Implications. There are at least three general conclusions that can be drawn from the overall pattern of results obtained in this study. First, the nature of the occupation matters a great deal. This is not a statement about “industry sector,” a variable common to much of entrepreneurship and management research. Rather, it is a statement about the need to examine the everyday working lives of people who are in a position to create companies, because when it comes to assessing entrepreneurial motives, “one size does not fit all.” Principles that distinguish entrepreneurs from corporate managers, or differentiate the everyday folks who decide to start companies from the everyday folks who elect not to do so, do not seem to apply in the relatively rarified setting that is an academic medical center. The second general conclusion is that, despite the failure of the traditional motivational principles, there are motives that separate the scientists who are founders of biomedical companies from the scientists who are non-founders. The third general conclusion is that among those motives, it is the value for humanity as a whole that is the driving force. To Lam’s motives of “gold, ribbon, and puzzle,” we would add “gift,” not for the scientist, but for the world.

Limitations and future directions. No single study is either perfect or conclusive, so the easiest way to end a discussion of findings is to point out the need for future research. In this vein, we would make several recommendations. Most importantly, we would hope for a larger sample size in the future, especially for one that includes sufficient women founders of biomedical companies to allow us to answer questions about possible gender differences in overall motivational patterns. A targeted recruitment method that obtains founders using records of the institution’s TTO, coupled with a broad announcement to obtain non-founders, would be more likely to produce a sample that would permit a more robust test of our hypotheses. Second, though we have information on how current norms are perceived, we do not have information on the commercialization norms in effect at the institutions where our respondents received their research and postdoctoral training. Because we were already asking the two Institutional Review Boards to approve research that included no written consent form and used employees of the academic medical center, we needed to assure respondents that the data collected would be anonymous, thus precluding any examination of respondent academic history. Third, although we are delighted with the results for H6, we would like to have a stronger link between the motives endorsed in general and the scientists’ founding activities. Saying that “because it is good for society” is a reason to commercialize, is not exactly the same as saying that “societal benefit is my reason to commercialize.” As noted above, the current wording is probably less likely to raise self-presentational issues, but a more direct wording could be accompanied by a measure of social desirability to add the needed protection.
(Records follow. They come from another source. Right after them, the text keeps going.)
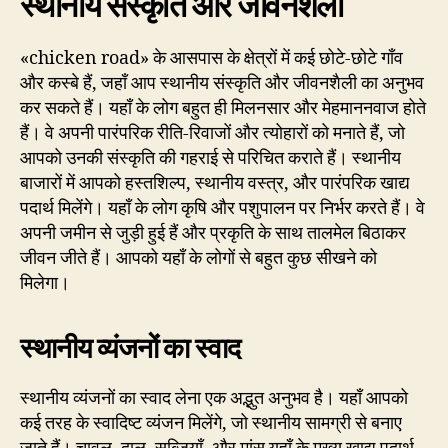
स्थानीय संस्कृति और जीवनशैली
«chicken road» के आसपास के क्षेत्रों में कई छोटे-छोटे गाँव
और कस्बे हैं, जहाँ आप स्थानीय संस्कृति और जीवनशैली का अनुभव
कर सकते हैं। यहाँ के लोग बहुत ही मिलनसार और मेहमाननवाज होते
हैं। वे अपनी पारंपरिक रीति-रिवाजों और त्योहारों को मनाते हैं, जो
आपको उनकी संस्कृति की गहराई से परिचित कराते हैं। स्थानीय
बाजारों में आपको हस्तशिल्प, स्थानीय वस्त्र, और पारंपरिक खाद्य
पदार्थ मिलेंगे। यहाँ के लोग कृषि और पशुपालन पर निर्भर करते हैं। वे
अपनी जमीन से जुड़ी हुई हैं और प्रकृति के साथ तालमेल बिठाकर
जीवन जीते हैं। आपको यहाँ के लोगों से बहुत कुछ सीखने को
मिलेगा।
स्थानीय व्यंजनों का स्वाद
स्थानीय व्यंजनों का स्वाद लेना एक अद्भुत अनुभव है। यहाँ आपको
कई तरह के स्वादिष्ट व्यंजन मिलेंगे, जो स्थानीय सामग्री से बनाए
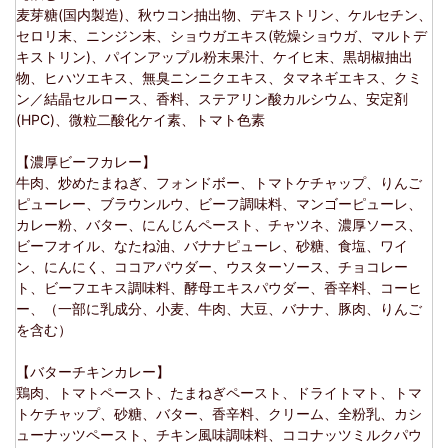
麦芽糖(国内製造)、秋ウコン抽出物、デキストリン、ケルセチン、
セロリ末、ニンジン末、ショウガエキス(乾燥ショウガ、マルトデ
キストリン)、パインアップル粉末果汁、ケイヒ末、黒胡椒抽出
物、ヒハツエキス、無臭ニンニクエキス、タマネギエキス、クミ
ン／結晶セルロース、香料、ステアリン酸カルシウム、安定剤
(HPC)、微粒二酸化ケイ素、トマト色素
【濃厚ビーフカレー】
牛肉、炒めたまねぎ、フォンドボー、トマトケチャップ、りんご
ピューレー、ブラウンルウ、ビーフ調味料、マンゴーピューレ、
カレー粉、バター、にんじんペースト、チャツネ、濃厚ソース、
ビーフオイル、なたね油、バナナピューレ、砂糖、食塩、ワイ
ン、にんにく、ココアパウダー、ウスターソース、チョコレー
ト、ビーフエキス調味料、酵母エキスパウダー、香辛料、コーヒ
ー、（一部に乳成分、小麦、牛肉、大豆、バナナ、豚肉、りんご
を含む）
【バターチキンカレー】
鶏肉、トマトペースト、たまねぎペースト、ドライトマト、トマ
トケチャップ、砂糖、バター、香辛料、クリーム、全粉乳、カシ
ューナッツペースト、チキン風味調味料、ココナッツミルクパウ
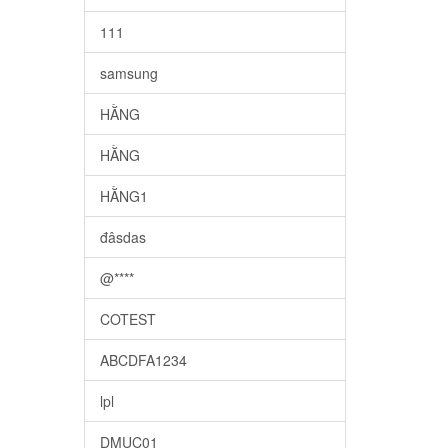
111
samsung
HẰNG
HẰNG
HẰNG1
đâsdas
@****
COTEST
ABCDFA1234
lpl
DMUC01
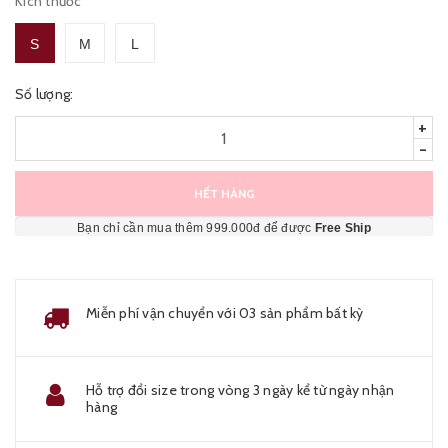
Kích thước
S
M
L
Số lượng:
+
-
HẾT HÀNG
Bạn chỉ cần mua thêm 999.000đ để được
Free Ship
Miễn phí vận chuyển với 03 sản phẩm bất kỳ
Hỗ trợ đổi size trong vòng 3 ngày kể từ ngày nhận
hàng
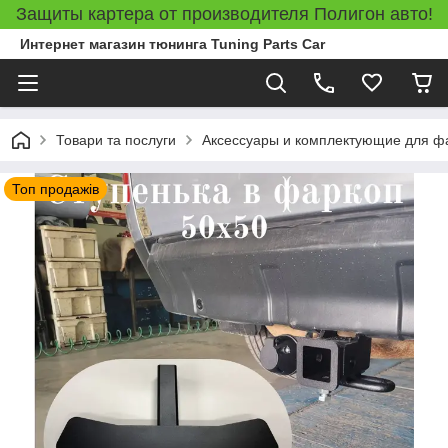
Защиты картера от производителя Полигон авто!
Интернет магазин тюнинга Tuning Parts Car
Товари та послуги
Аксессуары и комплектующие для ф
Топ продажів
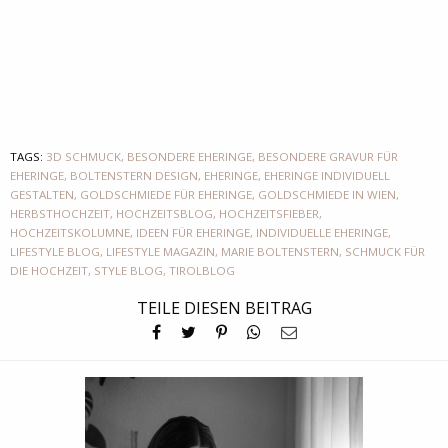
TAGS:
3D SCHMUCK
,
BESONDERE EHERINGE
,
BESONDERE GRAVUR FÜR
EHERINGE
,
BOLTENSTERN DESIGN
,
EHERINGE
,
EHERINGE INDIVIDUELL
GESTALTEN
,
GOLDSCHMIEDE FÜR EHERINGE
,
GOLDSCHMIEDE IN WIEN
,
HERBSTHOCHZEIT
,
HOCHZEITSBLOG
,
HOCHZEITSFIEBER
,
HOCHZEITSKOLUMNE
,
IDEEN FÜR EHERINGE
,
INDIVIDUELLE EHERINGE
,
LIFESTYLE BLOG
,
LIFESTYLE MAGAZIN
,
MARIE BOLTENSTERN
,
SCHMUCK FÜR
DIE HOCHZEIT
,
STYLE BLOG
,
TIROLBLOG
TEILE DIESEN BEITRAG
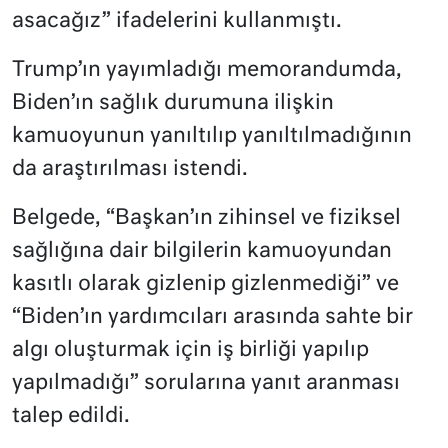
asacağız” ifadelerini kullanmıştı.
Trump’ın yayımladığı memorandumda,
Biden’ın sağlık durumuna ilişkin
kamuoyunun yanıltılıp yanıltılmadığının
da araştırılması istendi.
Belgede, “Başkan’ın zihinsel ve fiziksel
sağlığına dair bilgilerin kamuoyundan
kasıtlı olarak gizlenip gizlenmediği” ve
“Biden’ın yardımcıları arasında sahte bir
algı oluşturmak için iş birliği yapılıp
yapılmadığı” sorularına yanıt aranması
talep edildi.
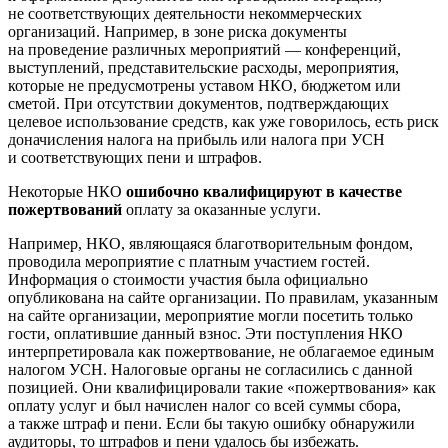
не соответствующих деятельности некоммерческих
организаций. Например, в зоне риска документы
на проведение различных мероприятий — конференций,
выступлений, представительские расходы, мероприятия,
которые не предусмотрены уставом НКО, бюджетом или
сметой. При отсутствии документов, подтверждающих
целевое использование средств, как уже говорилось, есть риск
доначисления налога на прибыль или налога при УСН
и соответствующих пени и штрафов.
Некоторые НКО
ошибочно квалифицируют в качестве
пожертвований
оплату за оказанные услуги.
Например, НКО, являющаяся благотворительным фондом,
проводила мероприятие с платным участием гостей.
Информация о стоимости участия была официально
опубликована на сайте организации. По правилам, указанным
на сайте организации, мероприятие могли посетить только
гости, оплатившие данный взнос. Эти поступления НКО
интерпретировала как пожертвование, не облагаемое единым
налогом УСН. Налоговые органы не согласились с данной
позицией. Они квалифицировали такие «пожертвования» как
оплату услуг и был начислен налог со всей суммы сбора,
а также штраф и пени. Если бы такую ошибку обнаружили
аудиторы, то штрафов и пени удалось бы избежать.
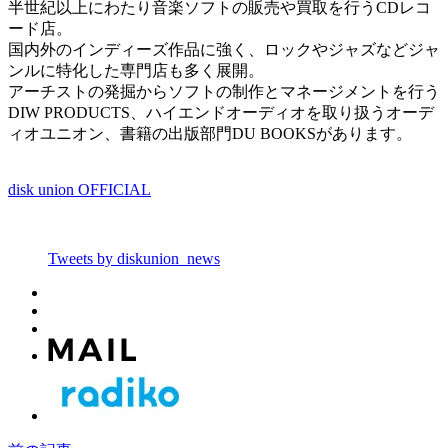
半世紀以上にわたり音楽ソフトの販売や買取を行うCDレコ
ード店。
国内外のインディーズ作品に強く、ロックやジャズなどジャ
ンルに特化した専門店も多く展開。
アーチストの発掘からソフトの制作とマネージメントを行う
DIW PRODUCTS、ハイエンドオーディオを取り扱うオーデ
ィオユニオン、書籍の出版部門DU BOOKSがあります。
disk union OFFICIAL
Tweets by diskunion_news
Conclusion. Even with these limitations, we argue that the results overall lend credence to the claim that it is important to understand the jockeys, as well as the horses. Of most importance is that different from the literature on traditional entrepreneurs, differences between biomedical scientists who have not founded companies and those who have are based less on individual difference factors and more on context-specific motives. Certainly it is true that academic institutions can develop programs and activities that enhance the local ecosystem for commercialization. But even these programs are more likely to have the desired effect if they take into account the motives of the scientists whose work takes place in that ecosystem. What is most exciting and encouraging is that biomedical entrepreneurs – those scientists who have founded companies – appear to have done so in order to help others. Understanding that set of motives should have an important place in the institution’s policy and reward structure.